Problem with scraping a site that requires login
I have a paid actor I am renting out to customers that is failing because of a recent anti bot mitigation that prevents scraping pages past 10 without logging in. I have implemented Google login and store session cookies in a shared key value store for the actor to use and this seem to work fine. However Google has flagged account and logins as being a bot and has since terminated the account thus login fails and then scraping fails as well. Before the Google account termination, I experienced that the site I scrape, also seemed to throttle my requests - however this is without using a proxy so might be possible to circumvent, however this has never been an issue before with this site.
The site has option for Google, Facebook, Apple or email login and I chose Google because email requires to receive a login code to the email each time a login is performed, which I couldn't automate.
I have been trying to resolve this for the past week and was successfull until the Google login termination.
I am using Crawlee Playwright and run only 1 concurrent browser context to not overwhelm or batch requests against the site.

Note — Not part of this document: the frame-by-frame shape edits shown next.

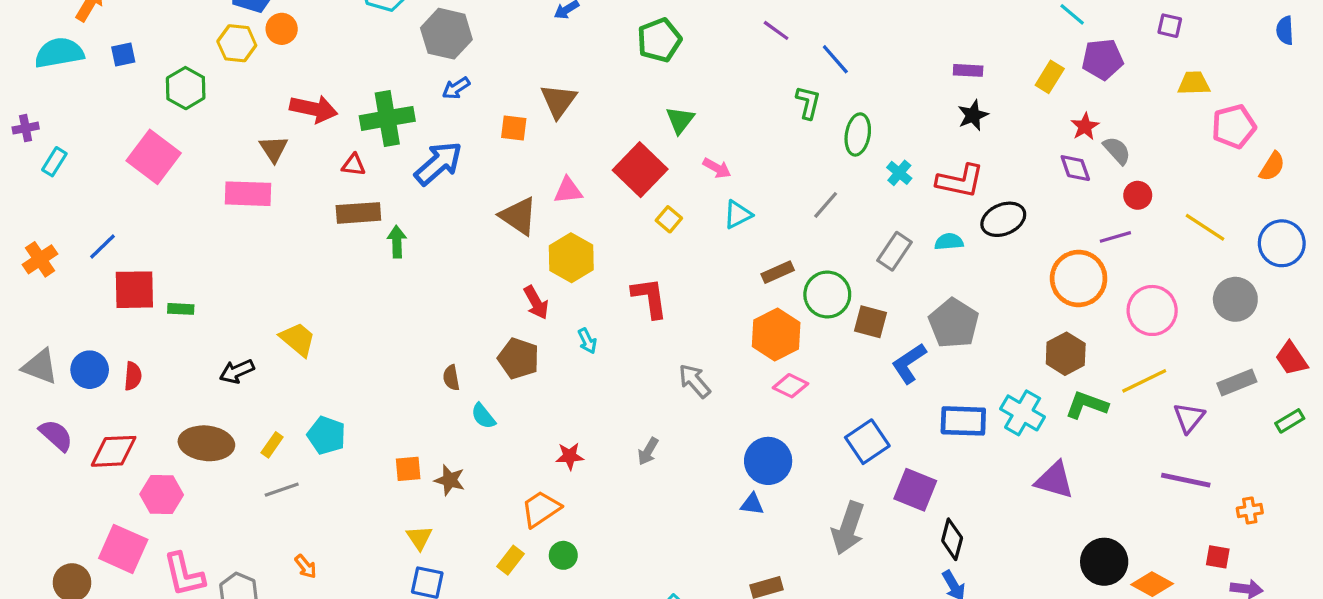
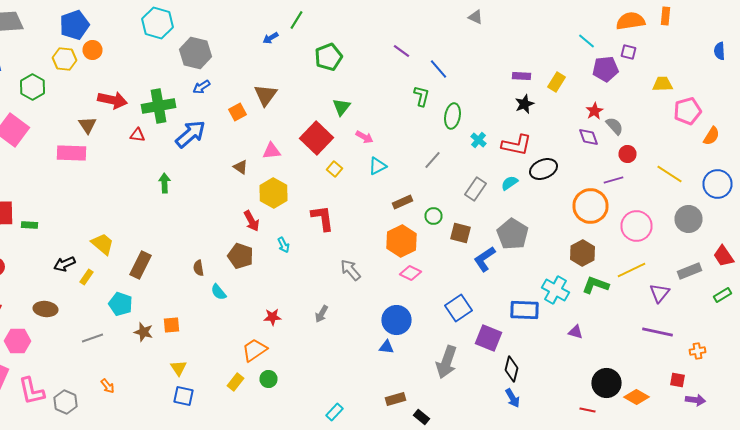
purple square: (1170, 26) -> (628, 52), moved
yellow rectangle: (1050, 77) -> (556, 82), moved
orange square: (514, 128) -> (238, 112), turned -36
brown rectangle: (358, 213) -> (140, 265), moved, turned -60
brown triangle: (518, 216) -> (240, 167), size x0.6
cyan semicircle: (949, 242) -> (510, 183), turned -30
green circle: (827, 294) -> (434, 216), size x0.6
blue rectangle: (963, 421) -> (524, 310), moved
brown ellipse: (206, 443) -> (46, 309), size x0.7
yellow rectangle: (272, 445) -> (86, 277), moved
brown star: (450, 480) -> (144, 332), moved
purple triangle: (1055, 480) -> (576, 332), size x0.6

Do you have experience with how to deal with such anti bot measures reliably?
9 Replies
best practices are try to use session ids and not login every time as thats what real user do
and use multiple account to distribute the load
I am logging in when developing the actor locally and when it is in the cloud it uses the session and login cookies by reading them from the shared named key value store I upload the cookies to manually which does seem to work. I am trying to implement email login instead now
How many?
well depends on site and load. Which site are you trying this on.
Then i can help you in better ways
I am trying to scrape trustpilot.com
no matter what even if I browse the site from my mobile phone on a mobile network I am getting redirected to login page which confirms that I am not being detected as a bot but rather that trustpilot enforces that any requests to page 11 and so on gets redirected to prevent scraping regardless if it detects a user or bot. So I am trying to reliably implement session storage with login cookies
Hello
Hey I was able to find a solution
oh, did you find a solution?
Yes
I see